Eleven years ago, I moved to Richmond to get a Master’s degree in Social Work at VCU. I didn’t know many Social Workers, in fact I only discovered a close family friend was a Social Worker when I shared my plans to apply for the MSW program at VCU. While Social Workers never seemed particularly smart or glamourous in movies or TV shows, I hoped that it would be something I was good at it, that I would enjoy it, and that someone would pay me a reasonable amount of money to do it.
In college, I studied Art History. I loved surrounding myself with beauty and unraveling the stories these tangible objects told. Analyzing art taught me how to truly observe and search for meaning. While I loved admiring art, I realized that art tells the story of people and since I had no intention to get a Ph.D it made sense to switch gears to focus on the stories of people directly. After spending a year in the shoes of a Special Education teacher, I knew the classroom was not for me. What if I got tired of school politics? I needed a career that could weather a lot of changes without getting another degree.
For me, Social Work was never a direct calling, but instead seemed like the last door open after contemplating an academic career in the arts, teaching, and the many different facets of “mental health professionals.” During grad school I certainly liked my classmates and professors and I felt excited to be a Social Worker, but I could not fully grasp what the field would entail or where it would take me.
Eleven years later, Social Work took me to a bittersweet story of a gifted “old lady” purse. Without risking that I forgot this moment, it seems fitting to try on my former Art Historian hat to admire the layers of beauty in this object.

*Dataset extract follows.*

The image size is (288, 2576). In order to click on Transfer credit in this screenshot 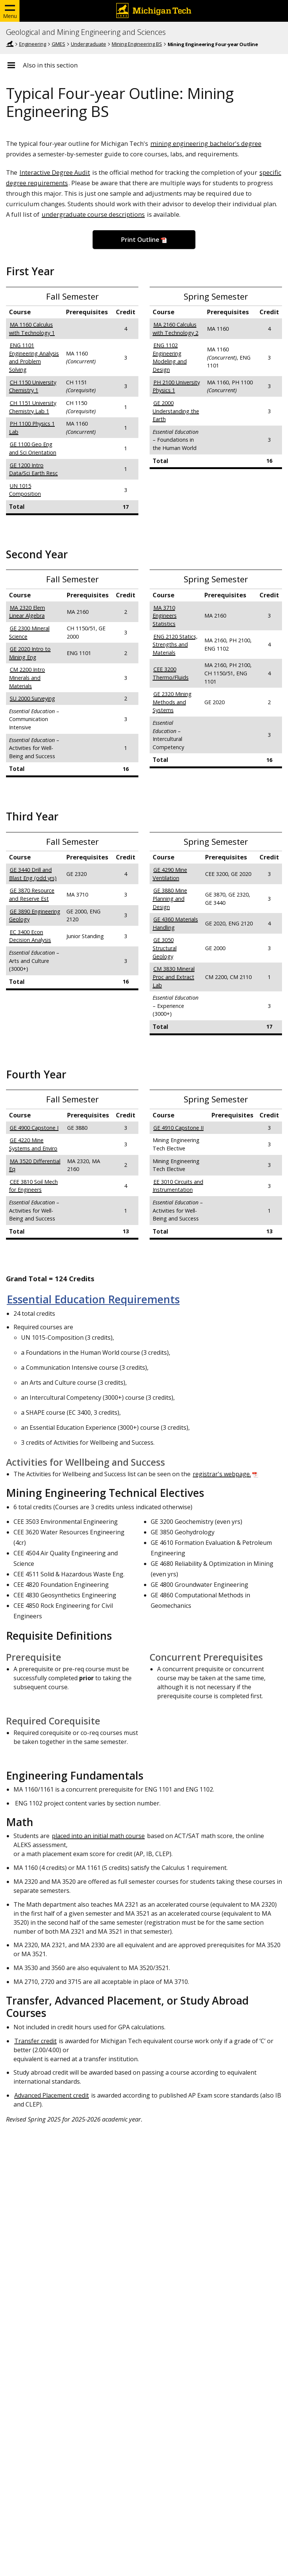 , I will do `click(35, 2041)`.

It started with a call Friday afternoon. It had been a busy day and my desk was filled with a mountain of paperwork; I was annoyed to get another call once again interrupting my train of thought. It was a coworker, telling me the husband of a recently deceased patient was outside and asked for me. I walked briskly and looked outside to see his big truck parked at our back door.
I was struck by his smile that day. I met him and his wife in 2021 when COVID masking precautions were well-established, and I realized I never saw him without a mask. He had the kind of smile that just radiated the goodness of his heart. He wiped sweat off his forehead explaining he just returned from the dump. He decided it was time to start going through his belongings; one the many tasks he put off when he donned the role of his wife’s caregiver. I fell into my old role of nagging him to make sure he rested and asked if someone from church could help on his next dump trip.

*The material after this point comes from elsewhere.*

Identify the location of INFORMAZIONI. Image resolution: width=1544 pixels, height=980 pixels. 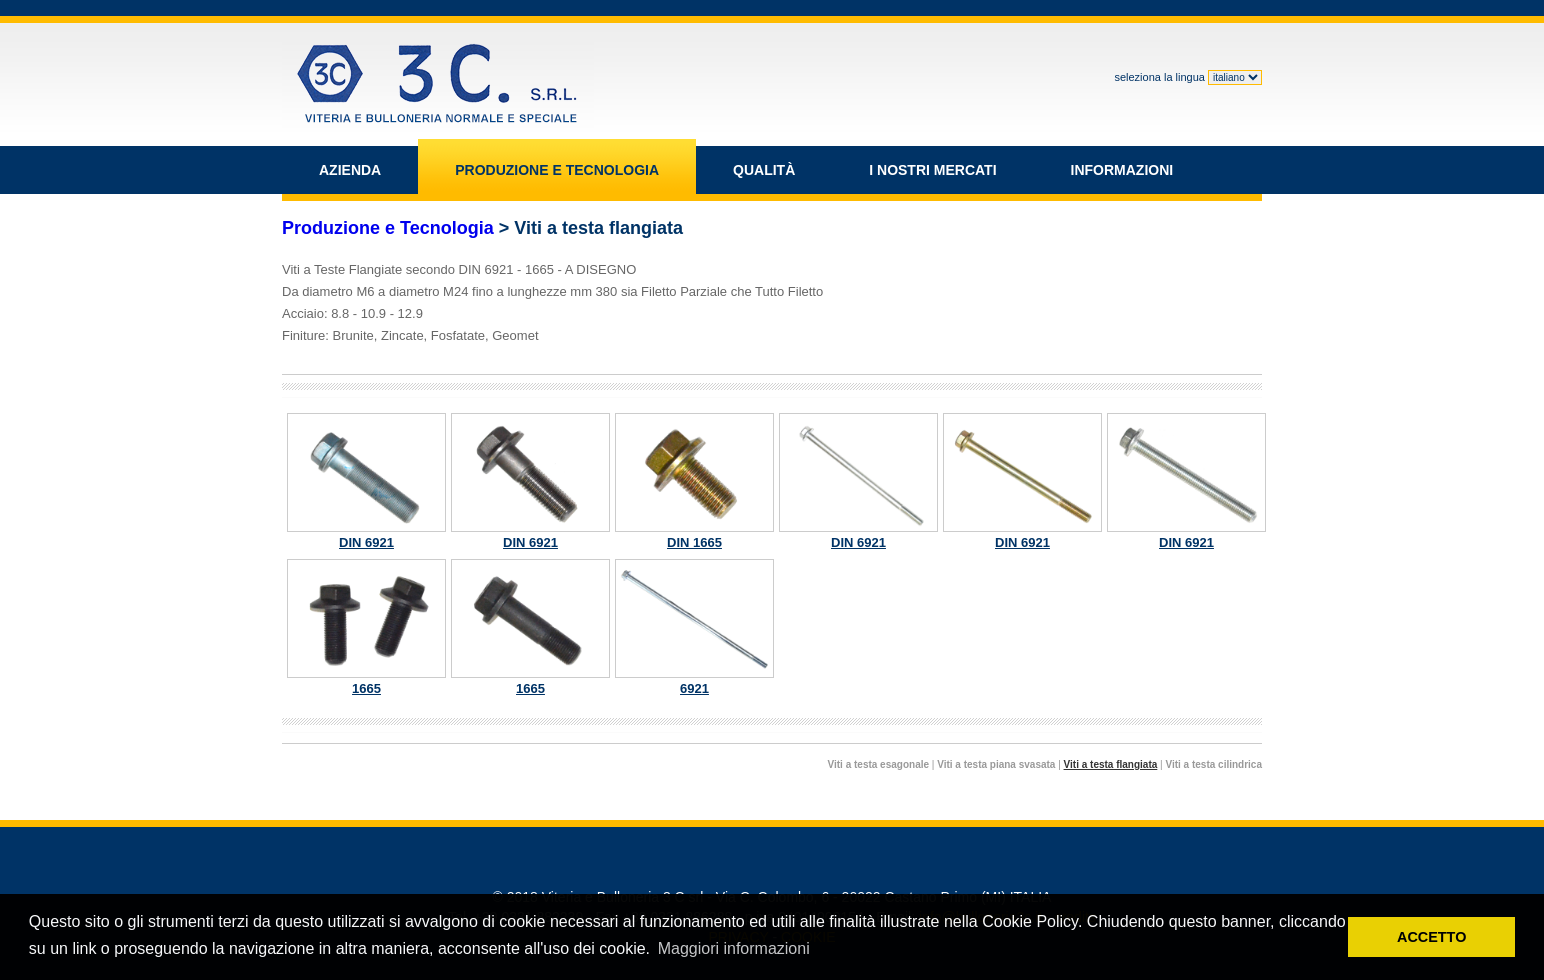 (1122, 170).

He was never one to talk much about his needs, and instead reached into the backseat to point to several brand-new leather purses sealed in plastic wrapping. He said, “You know my wife loved this purse. She carried it every day, so I bought it in every color. She didn’t have a chance to use these ones and I want you to have one. Carry it with you and you will be carrying her with you too. She loved you, she loved all of you at the dialysis center.”
Who would have guessed a dated brown leather purse could be so beautiful? That afternoon when I got home, I took off the packaging and Nadia carried it around the room beaming with pride. It brought back warm memories of many conversations with my patient; she loved hearing about Nadia. She would love to see the joy her purse brought my little girl.
After two long years of working in healthcare during a pandemic and a decade of Social Work practice, I realize it is these moments that keep me in the field. It is knowing that my seemingly insignificant conversations with an elderly woman and her husband were in fact meaningful. It reminds me of how important it is to not simply do my assessments, but to transform the tedious tasks into opportunities to engage and connect with people; to truly walk along the painful path of chronic illness and end-of-life care.
I still miss my patient. I miss stopping in her dialysis station to hear about her daytrips spent antiquing or talk about her menu for the upcoming family meal on Sunday. I miss her stories of finding love in her second marriage and living her best life in retirement. Up until the pandemic, she was still taking an annual girl’s trip to Myrtle Beach. She was a woman who knew how to live until, at last, she didn’t.
Rest in peace, dear patient. I promise to carry you with me.